What to test in Rails routing?
Asked Answered
A

2

9

I'm curious what people consider adequate/thorough testing of routes. A guy I work with seems to want to assert every route in our routes file, no matter how standard. I feel like this is a waste of time, but maybe I'm wrong and there is some value to this I'm unaware of.

There are a few cases where I can see some value in routing. We still have a couple actions that respond to both GET and POST requests, although I've been meaning to get rid of those. We don't have any kind of crazy constraints with lambdas or anything, but that seems like it would be worth testing if we did.

But for a normal resources definition?

resources :foo, only: [:index, :show]

We have assertions that both of these routes exist, we assert that they're GET and that they go to the correct controller/action. Is there any point to any of that? It feels like we're just testing Rails at this point.

On a slightly related question, I prefer to have resource routes defined like the one above (with the only: [:index, :show] part). Are there any consequence to only defining resources :foo in the routes file if there are only index/show actions on that controller?

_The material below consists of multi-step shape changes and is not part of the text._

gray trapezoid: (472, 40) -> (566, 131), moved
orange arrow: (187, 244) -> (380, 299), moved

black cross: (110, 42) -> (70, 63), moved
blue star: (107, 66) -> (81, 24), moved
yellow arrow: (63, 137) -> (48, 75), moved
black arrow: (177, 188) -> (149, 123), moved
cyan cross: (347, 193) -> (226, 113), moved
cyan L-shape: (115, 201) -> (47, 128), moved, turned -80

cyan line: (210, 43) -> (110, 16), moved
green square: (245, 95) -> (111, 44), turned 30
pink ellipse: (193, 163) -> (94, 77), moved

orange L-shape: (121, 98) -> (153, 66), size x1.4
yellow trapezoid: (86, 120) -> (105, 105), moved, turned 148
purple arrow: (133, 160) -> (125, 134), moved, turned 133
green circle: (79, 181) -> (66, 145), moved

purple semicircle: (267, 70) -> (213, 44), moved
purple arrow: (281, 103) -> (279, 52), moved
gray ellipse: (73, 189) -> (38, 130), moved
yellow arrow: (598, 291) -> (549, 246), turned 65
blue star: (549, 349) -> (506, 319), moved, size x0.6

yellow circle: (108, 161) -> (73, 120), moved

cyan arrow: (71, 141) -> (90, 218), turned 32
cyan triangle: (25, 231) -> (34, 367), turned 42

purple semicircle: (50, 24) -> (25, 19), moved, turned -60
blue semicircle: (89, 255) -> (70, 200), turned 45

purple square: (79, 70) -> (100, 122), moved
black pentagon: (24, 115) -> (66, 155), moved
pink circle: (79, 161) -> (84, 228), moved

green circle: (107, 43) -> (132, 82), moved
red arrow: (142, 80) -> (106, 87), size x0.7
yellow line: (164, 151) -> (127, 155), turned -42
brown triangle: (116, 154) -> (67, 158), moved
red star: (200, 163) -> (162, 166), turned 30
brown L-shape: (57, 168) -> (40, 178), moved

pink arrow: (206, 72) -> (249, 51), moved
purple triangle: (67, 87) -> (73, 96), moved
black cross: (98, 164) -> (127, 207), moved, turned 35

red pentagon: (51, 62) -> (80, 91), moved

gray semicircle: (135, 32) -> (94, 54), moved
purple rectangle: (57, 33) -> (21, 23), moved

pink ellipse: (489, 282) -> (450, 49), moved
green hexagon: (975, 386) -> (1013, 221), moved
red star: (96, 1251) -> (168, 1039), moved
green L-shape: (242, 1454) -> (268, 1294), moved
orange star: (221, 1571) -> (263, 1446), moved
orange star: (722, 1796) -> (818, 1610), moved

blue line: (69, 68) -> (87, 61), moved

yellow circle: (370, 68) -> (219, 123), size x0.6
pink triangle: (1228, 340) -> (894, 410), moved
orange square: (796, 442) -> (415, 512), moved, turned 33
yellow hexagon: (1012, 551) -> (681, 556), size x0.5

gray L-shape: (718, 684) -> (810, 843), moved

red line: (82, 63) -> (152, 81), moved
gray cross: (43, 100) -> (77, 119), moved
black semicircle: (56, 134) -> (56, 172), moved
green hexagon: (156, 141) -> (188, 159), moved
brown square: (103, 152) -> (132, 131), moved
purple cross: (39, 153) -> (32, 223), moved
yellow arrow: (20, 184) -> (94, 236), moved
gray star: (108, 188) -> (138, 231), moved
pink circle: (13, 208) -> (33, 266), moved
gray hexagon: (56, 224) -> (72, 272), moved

It seems to me that it's probably just using more time and/or memory, but is it somehow also a security concern or something really bad that I'm unaware of?

Archaeopteryx answered 7/8, 2013 at 19:46 Comment(3)
One way of looking at it is that you're testing for /foo/index and /foo/:id so that you avoid accidentally screwing up the routes file without realizing it... Who hasn't accidentally the whole thing?Jersey
You should also assert that true == true...Uriel
@Archaeopteryx FYI: I had to find a solution for testing unassigned routes, too.Fewness
T
5

The biggest reasons to test routes isn't to double-test Rails, but rather to verify a public-facing API.

This reduces regressions against advertised entry points irrespective of the data they take or return.

What level to test these at is open to some debate as well; is it valuable to test the route itself, or does it only make sense to also verify data going in/coming out? Doing so also tests the same routes, and I'd argue is more valuable–but slower.

I tend to only test routes directly when:

  • They're a little funky, e.g., not bog-standard routes
  • I must reject some routes
  • During preliminary development.

Preliminary route tests generally get deleted once they're tested in other ways.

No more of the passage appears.